[Provided material Boundary: Start]

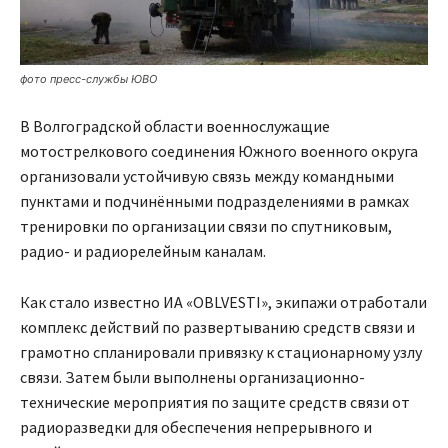
фото пресс-службы ЮВО
В Волгоградской области военнослужащие
мотострелкового соединения Южного военного округа
организовали устойчивую связь между командными
пунктами и подчинёнными подразделениями в рамках
тренировки по организации связи по спутниковым,
радио- и радиорелейным каналам.
Как стало известно ИА «OBLVESTI», экипажи отработали
комплекс действий по развертыванию средств связи и
грамотно спланировали привязку к стационарному узлу
связи. Затем были выполнены организационно-
технические мероприятия по защите средств связи от
радиоразведки для обеспечения непрерывного и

[Provided material Boundary: End]

> **Your assignment**
For the word "связи", go through the records and show each line that carries it.

> **Reply to the exercise**
тренировки по организации связи по спутниковым,
комплекс действий по развертыванию средств связи и
связи. Затем были выполнены организационно-
технические мероприятия по защите средств связи от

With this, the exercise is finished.